Gunther Glick estaba sentado en un banco, de las dependencias de la Guardia Suiza. Rezaba a todos los dioses que le venían a la
cabeza. Que esto
NO
sea un sueño, por favor.
Había sido la exclusiva de su vida. La exclusiva que cualquiera desearía. Todos los reporteros del mundo deseaban estar en el pellejo de Glick en estos momentos.
Estás despierto,
se dijo.
Y eres una estrella. Dan Rather, el presentador
más famoso de la televisión norteamericana, está llorando ahora.

Macri estaba a su lado, con expresión algo estupefacta. Glick no la culpaba. Además de transmitir en exclusiva la alocución del camarlengo, Glick y ella habían proporcionado al mundo fotos morbosas de los cardenales y del Papa fallecido (
¡aquella lengua!),
así como imágenes en directo del contenedor de antimateria y la cuenta atrás que se desgranaba en la pantalla.
¡Increíble!

Todo había sido a requerimiento del camarlengo, por supuesto, de modo que no existían motivos para que Glick y Macri estuvieran encerrados en una habitación de la caserna de la Guardia Suiza.
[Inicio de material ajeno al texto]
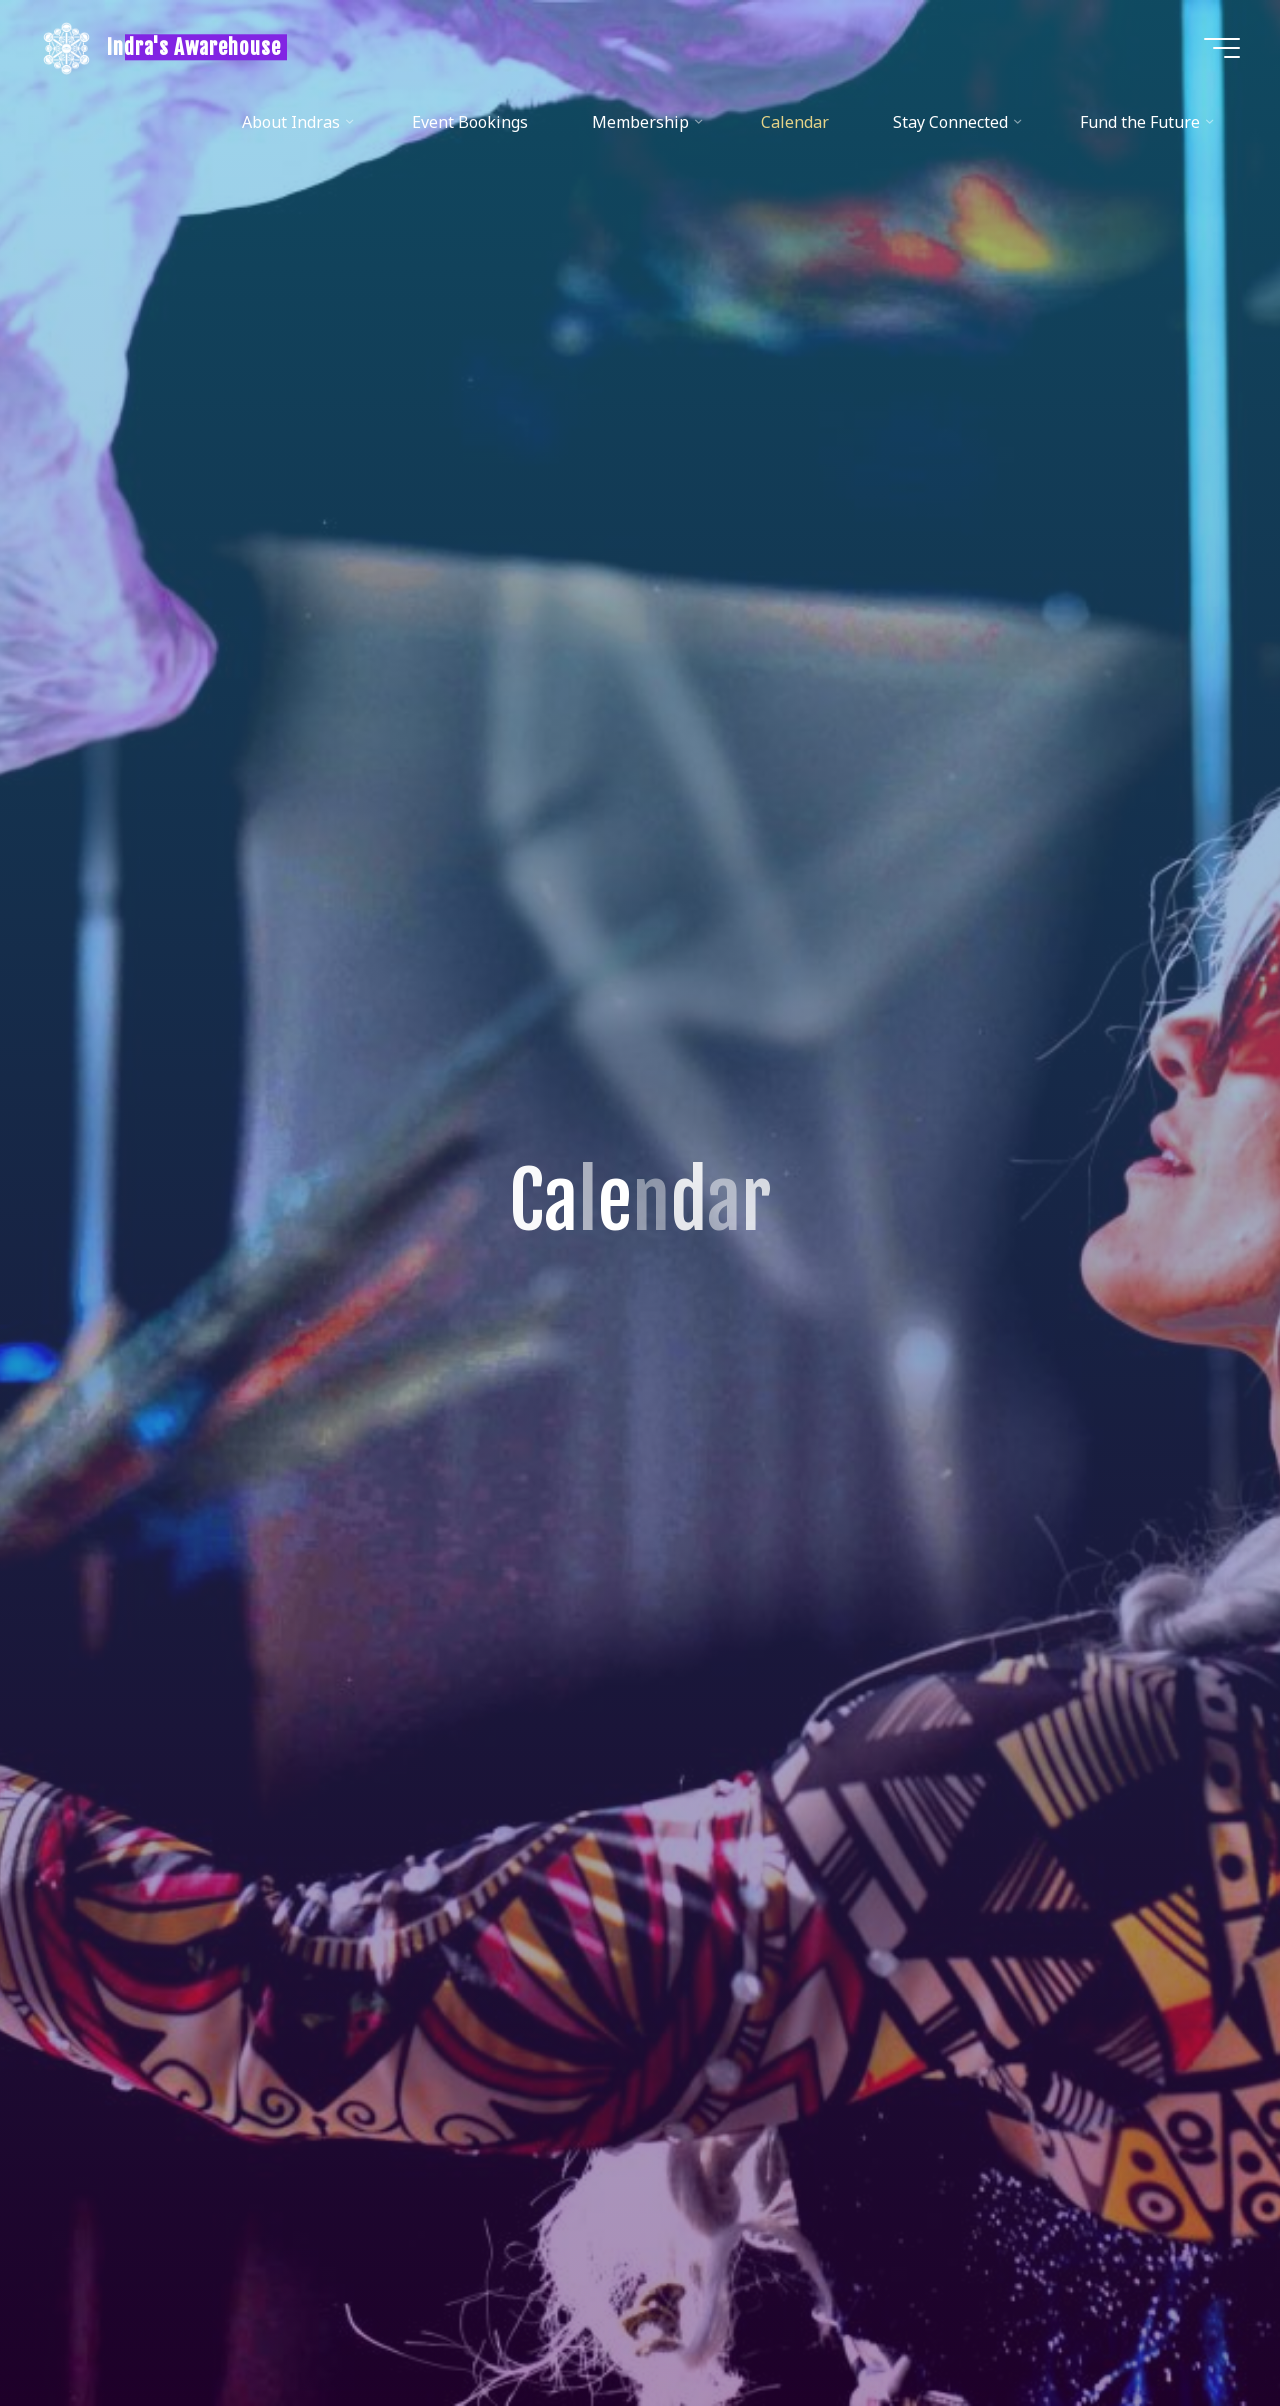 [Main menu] (1222, 48)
Pero a los guardias no les había gustado el osado comentario añadido a su reportaje. Glick sabía que no habría debido oír la conversación sobre la que acababa de informar, pero era su momento estelar.
¡Otra primicia de Glick!

—¿El Buen Samaritano de la Undécima Hora? —gruñó Macri a su lado, muy poco impresionada.

Glick sonrió.

—Brillante, ¿verdad?

—Brillantemente estúpido.

Sólo tiene celos,
pensó Glick. Poco después del discurso del camarlengo, Glick había vuelto a encontrarse en el lugar adecuado en el momento oportuno. Había oído a Rocher dar órdenes a sus hombres. Por lo visto, el capitán había recibido una llamada telefónica de un misterioso individuo, del cual Rocher afirmaba que poseía información fundamental sobre la crisis. Rocher estaba hablando como si ese individuo pudiera ayudarlos, y aconsejaba a sus hombres que se prepararan para la llegada del invitado.

Si bien estaba claro que la información era confidencial, Glick había actuado como cualquier reportero entregado a su profesión: sin honor. Había encontrado un rincón discreto y ordenado a Macri que conectara su cámara para informar de la noticia.